> _What the task requires_
From the first line through the line containing "This screenshot has height=2576, width=525.", transcribe the records exactly and include no other lines.

> _Material provided_
□ □ □ □ □ □ □

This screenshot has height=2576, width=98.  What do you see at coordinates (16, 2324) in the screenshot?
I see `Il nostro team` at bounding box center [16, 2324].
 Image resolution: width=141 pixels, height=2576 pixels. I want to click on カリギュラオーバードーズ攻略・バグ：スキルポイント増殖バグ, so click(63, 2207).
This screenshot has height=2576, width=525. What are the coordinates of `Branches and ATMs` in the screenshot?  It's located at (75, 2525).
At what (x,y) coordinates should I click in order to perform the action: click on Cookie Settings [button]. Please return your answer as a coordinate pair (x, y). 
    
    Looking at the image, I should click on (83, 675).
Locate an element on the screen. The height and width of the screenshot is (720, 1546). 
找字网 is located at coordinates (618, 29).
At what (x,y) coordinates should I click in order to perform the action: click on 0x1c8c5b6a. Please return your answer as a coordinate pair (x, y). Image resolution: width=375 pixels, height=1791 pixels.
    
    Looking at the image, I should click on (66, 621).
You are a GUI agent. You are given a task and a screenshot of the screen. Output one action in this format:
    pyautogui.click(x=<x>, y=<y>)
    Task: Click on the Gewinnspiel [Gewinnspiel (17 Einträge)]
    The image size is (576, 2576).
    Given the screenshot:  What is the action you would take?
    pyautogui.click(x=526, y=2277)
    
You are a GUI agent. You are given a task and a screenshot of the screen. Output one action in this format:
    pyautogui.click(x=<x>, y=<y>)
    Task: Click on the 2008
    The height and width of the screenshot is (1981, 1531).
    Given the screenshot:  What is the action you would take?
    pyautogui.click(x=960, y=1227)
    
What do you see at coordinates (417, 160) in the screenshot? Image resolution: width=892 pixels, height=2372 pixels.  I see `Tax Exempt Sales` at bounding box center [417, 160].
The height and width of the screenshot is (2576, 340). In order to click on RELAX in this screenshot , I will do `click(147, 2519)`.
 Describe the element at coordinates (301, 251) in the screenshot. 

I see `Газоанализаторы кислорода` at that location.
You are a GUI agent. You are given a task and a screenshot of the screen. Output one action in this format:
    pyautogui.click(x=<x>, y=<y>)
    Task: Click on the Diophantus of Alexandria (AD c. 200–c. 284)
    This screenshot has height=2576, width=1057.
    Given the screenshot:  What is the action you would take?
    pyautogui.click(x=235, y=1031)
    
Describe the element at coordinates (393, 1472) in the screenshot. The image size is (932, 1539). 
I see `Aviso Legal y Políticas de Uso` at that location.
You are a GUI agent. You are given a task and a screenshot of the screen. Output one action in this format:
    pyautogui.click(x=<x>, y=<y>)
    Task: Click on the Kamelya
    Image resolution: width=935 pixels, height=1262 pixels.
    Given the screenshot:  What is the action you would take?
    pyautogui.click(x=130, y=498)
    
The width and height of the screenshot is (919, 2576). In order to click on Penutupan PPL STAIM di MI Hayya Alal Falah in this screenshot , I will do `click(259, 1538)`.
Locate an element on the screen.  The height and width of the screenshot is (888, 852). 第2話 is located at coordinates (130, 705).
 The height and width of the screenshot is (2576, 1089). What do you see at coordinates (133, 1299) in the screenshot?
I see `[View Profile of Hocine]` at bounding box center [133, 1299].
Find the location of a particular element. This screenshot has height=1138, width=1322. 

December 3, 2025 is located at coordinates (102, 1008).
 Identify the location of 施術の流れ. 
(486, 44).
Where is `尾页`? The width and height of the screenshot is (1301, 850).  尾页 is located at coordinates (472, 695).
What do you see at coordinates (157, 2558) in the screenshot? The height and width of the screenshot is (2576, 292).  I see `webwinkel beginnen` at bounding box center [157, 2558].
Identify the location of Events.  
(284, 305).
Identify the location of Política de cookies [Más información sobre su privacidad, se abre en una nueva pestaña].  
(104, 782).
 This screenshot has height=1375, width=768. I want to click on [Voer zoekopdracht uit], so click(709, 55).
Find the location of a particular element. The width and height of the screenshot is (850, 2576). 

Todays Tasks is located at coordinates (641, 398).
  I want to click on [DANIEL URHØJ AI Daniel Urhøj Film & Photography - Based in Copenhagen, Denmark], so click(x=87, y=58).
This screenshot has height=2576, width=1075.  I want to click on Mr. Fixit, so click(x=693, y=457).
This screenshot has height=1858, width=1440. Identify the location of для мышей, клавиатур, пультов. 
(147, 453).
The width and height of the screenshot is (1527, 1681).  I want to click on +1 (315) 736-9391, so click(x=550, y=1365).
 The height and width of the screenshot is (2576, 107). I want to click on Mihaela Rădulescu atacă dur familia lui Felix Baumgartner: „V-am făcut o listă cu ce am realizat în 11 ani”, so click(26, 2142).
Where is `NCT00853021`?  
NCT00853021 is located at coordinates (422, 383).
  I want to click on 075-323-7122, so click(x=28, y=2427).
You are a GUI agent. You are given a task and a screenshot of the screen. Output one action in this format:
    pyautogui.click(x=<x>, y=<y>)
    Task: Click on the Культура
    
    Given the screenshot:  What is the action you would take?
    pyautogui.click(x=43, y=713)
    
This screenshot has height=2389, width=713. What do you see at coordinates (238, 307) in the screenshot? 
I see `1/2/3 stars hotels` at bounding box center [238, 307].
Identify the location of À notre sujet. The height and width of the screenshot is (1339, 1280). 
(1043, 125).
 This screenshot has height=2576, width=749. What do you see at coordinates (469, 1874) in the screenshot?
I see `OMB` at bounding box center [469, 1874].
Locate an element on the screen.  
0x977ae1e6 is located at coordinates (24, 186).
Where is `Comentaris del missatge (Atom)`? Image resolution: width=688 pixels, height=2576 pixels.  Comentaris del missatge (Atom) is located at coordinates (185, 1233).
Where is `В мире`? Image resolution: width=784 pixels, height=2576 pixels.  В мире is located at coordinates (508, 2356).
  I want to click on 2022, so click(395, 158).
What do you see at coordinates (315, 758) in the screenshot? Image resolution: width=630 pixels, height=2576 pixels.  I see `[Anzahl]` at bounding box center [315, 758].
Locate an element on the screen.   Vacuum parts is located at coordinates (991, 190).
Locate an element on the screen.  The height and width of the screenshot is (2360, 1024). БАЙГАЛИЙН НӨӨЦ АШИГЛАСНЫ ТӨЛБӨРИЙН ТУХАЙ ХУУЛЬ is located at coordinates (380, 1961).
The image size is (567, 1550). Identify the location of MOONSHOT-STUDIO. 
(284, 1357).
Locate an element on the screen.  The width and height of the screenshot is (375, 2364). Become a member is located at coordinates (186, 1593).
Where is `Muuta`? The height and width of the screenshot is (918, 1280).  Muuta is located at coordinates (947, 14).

□ □ □ □ □ □ □

> _Answer_
This screenshot has height=2576, width=98.  What do you see at coordinates (16, 2324) in the screenshot?
I see `Il nostro team` at bounding box center [16, 2324].
 Image resolution: width=141 pixels, height=2576 pixels. I want to click on カリギュラオーバードーズ攻略・バグ：スキルポイント増殖バグ, so click(63, 2207).
This screenshot has height=2576, width=525. What are the coordinates of `Branches and ATMs` in the screenshot?  It's located at (75, 2525).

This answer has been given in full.